━━━━━ DATASET ━━━━━

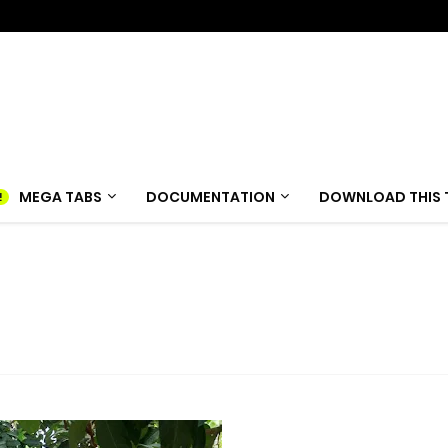
MEGA TABS
DOCUMENTATION
DOWNLOAD THIS 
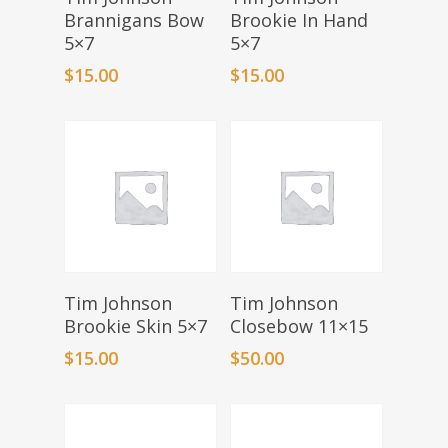
Brannigans Bow
Brookie In Hand
5×7
5×7
$
15.00
$
15.00
Add To Basket
Add To Basket
Tim Johnson
Tim Johnson
Brookie Skin 5×7
Closebow 11×15
$
15.00
$
50.00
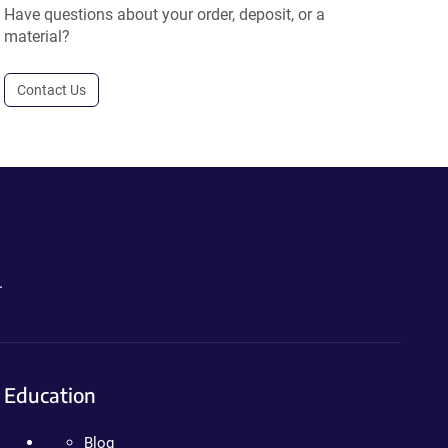
Have questions about your order, deposit, or a
material?
Contact Us
.
Education
Blog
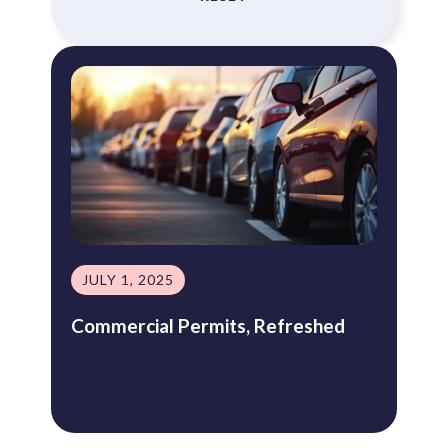
JULY 1, 2025
Commercial Permits, Refreshed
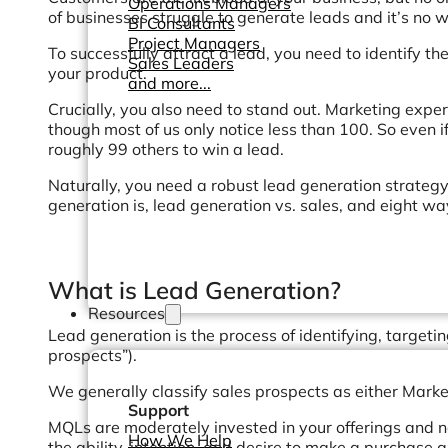
Operations Managers
of businesses struggle to generate leads and it’s no
BI Consultants
Project Managers
To successfully attract a lead, you need to identify the
Sales Leaders
your product.
and more...
Crucially, you also need to stand out. Marketing exp
though most of us only notice less than 100. So even i
roughly 99 others to win a lead.
Naturally, you need a robust lead generation strategy.
generation is, lead generation vs. sales, and eight w
What is Lead Generation?
Resources
Lead generation is the process of identifying, target
prospects”).
We generally classify sales prospects as either Mark
Support
MQLs are moderately invested in your offerings and 
How We Help
the ability, intention, and desire to make a purchase 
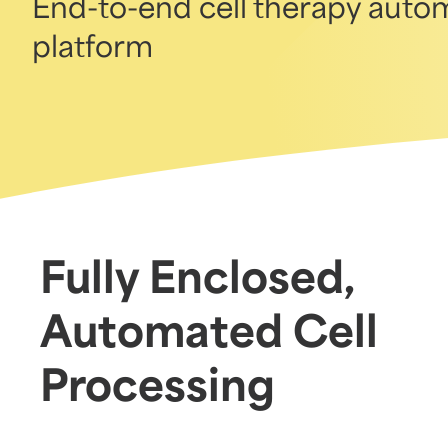
End-to-end cell therapy autom
platform
Fully Enclosed,
Automated Cell
Processing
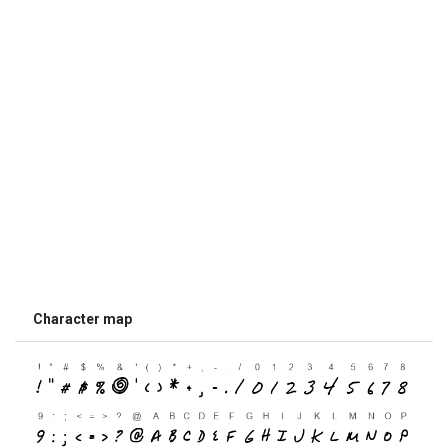
Character map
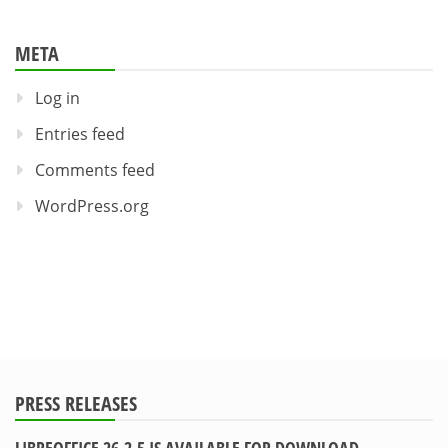
META
Log in
Entries feed
Comments feed
WordPress.org
PRESS RELEASES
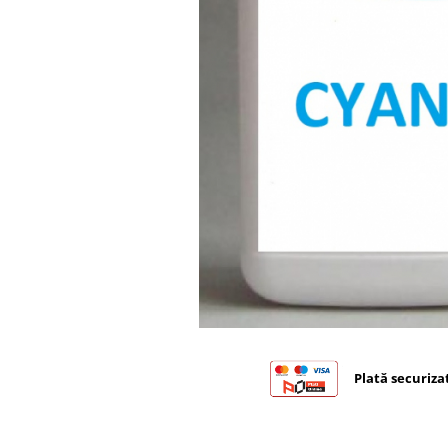
Bizhub C224., C284, C364
Bizhub C258, C308, C368
BizHub C227, C287, C367
Bizhub C250i, C300i, C360i
BizHub C251i, C301i, C361i
BizHub C454, C554
BizHub C458, C558
Bizhub C350, C351, C450
Bizhub C200, C253, C353
Bizhub C5500, C6500
BizHub 224e, 284e
BizHub 227, 287
Plată securiza
BizHub 227, 287, 367
BizHub 308, 368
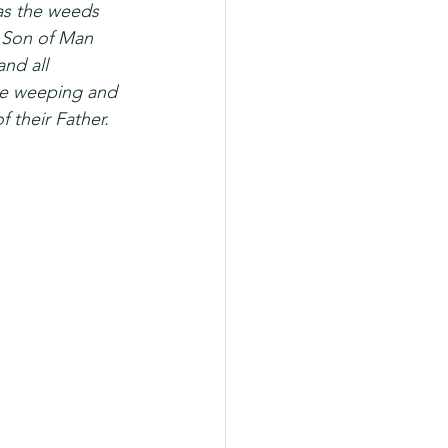
 as the weeds 
e Son of Man 
and all 
 be weeping and 
 their Father. 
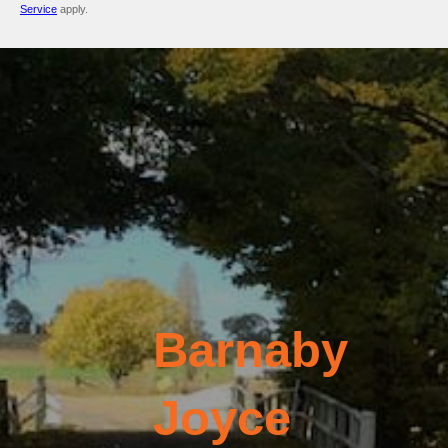
Service
apply.
Barnaby
Joyce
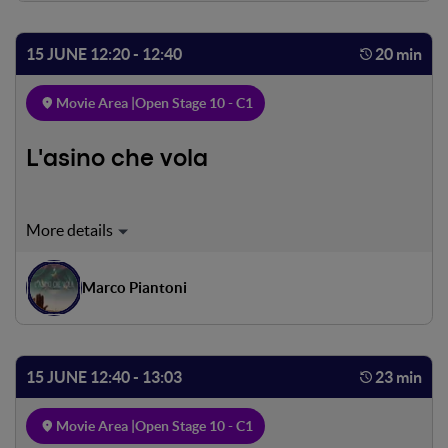
15 JUNE 12:20 - 12:40
20 min
Movie Area |
Open Stage 10 - C1
L'asino che vola
During the presidential elections in Mauritania held in
2019, political leader Biram Dah Abeid, with the support
of his people, is fighting to eliminate the scourge of
Marco Piantoni
slavery in his country.
15 JUNE 12:40 - 13:03
23 min
Movie Area |
Open Stage 10 - C1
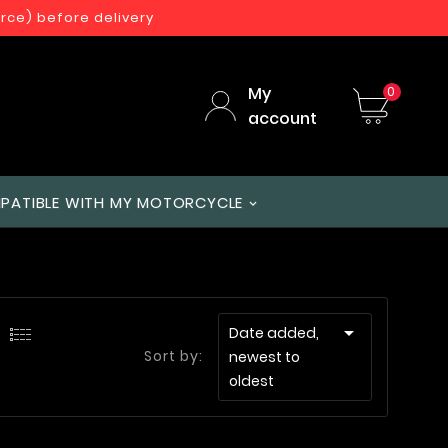
orce) before delivery
My
0
account
PATIBLE WITH MY MOTORCYCLE

Date added,
Sort by:
newest to
oldest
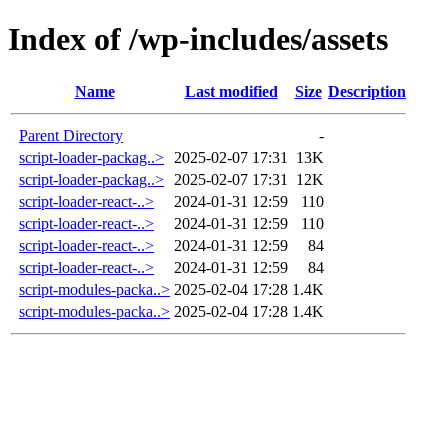
Index of /wp-includes/assets
Name
Last modified
Size
Description
Parent Directory
-
script-loader-packag..>
2025-02-07 17:31
13K
script-loader-packag..>
2025-02-07 17:31
12K
script-loader-react-..>
2024-01-31 12:59
110
script-loader-react-..>
2024-01-31 12:59
110
script-loader-react-..>
2024-01-31 12:59
84
script-loader-react-..>
2024-01-31 12:59
84
script-modules-packa..>
2025-02-04 17:28
1.4K
script-modules-packa..>
2025-02-04 17:28
1.4K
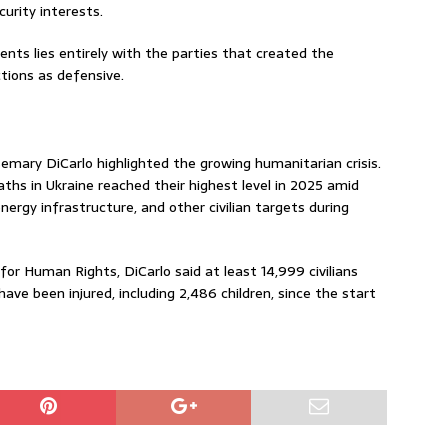
curity interests.
dents lies entirely with the parties that created the
tions as defensive.
mary DiCarlo highlighted the growing humanitarian crisis.
eaths in Ukraine reached their highest level in 2025 amid
energy infrastructure, and other civilian targets during
or Human Rights, DiCarlo said at least 14,999 civilians
have been injured, including 2,486 children, since the start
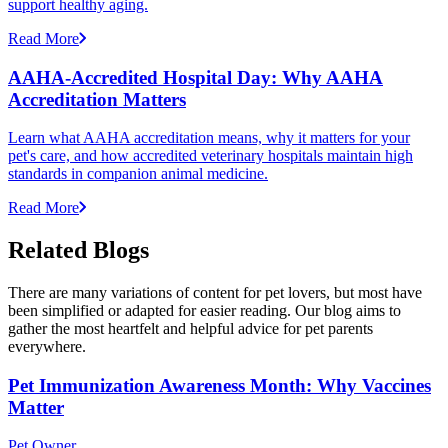
support healthy aging.
Read More
AAHA-Accredited Hospital Day: Why AAHA
Accreditation Matters
Learn what AAHA accreditation means, why it matters for your
pet's care, and how accredited veterinary hospitals maintain high
standards in companion animal medicine.
Read More
Related Blogs
There are many variations of content for pet lovers, but most have
been simplified or adapted for easier reading. Our blog aims to
gather the most heartfelt and helpful advice for pet parents
everywhere.
Pet Immunization Awareness Month: Why Vaccines
Matter
Pet Owner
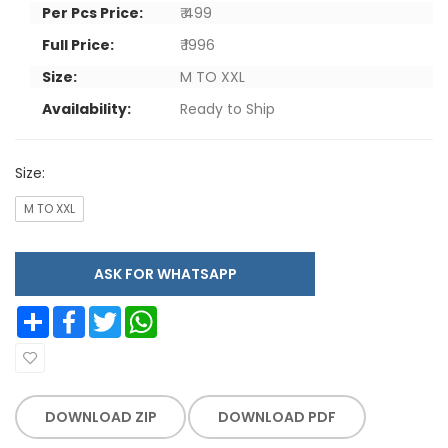
Per Pcs Price:
₹ 499
Full Price:
₹ 1996
Size:
M TO XXL
Availability:
Ready to Ship
Size:
M TO XXL
ASK FOR WHATSAPP
Share
Facebook
Twitter
WhatsApp
DOWNLOAD ZIP
DOWNLOAD PDF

━━━━━

## ACTIVITY
Throughout the material above, find each line with "DOWNLOAD" and return it.

## SOLUTION FOR THIS TASK
DOWNLOAD THIS 
DOWNLOAD ZIP
DOWNLOAD PDF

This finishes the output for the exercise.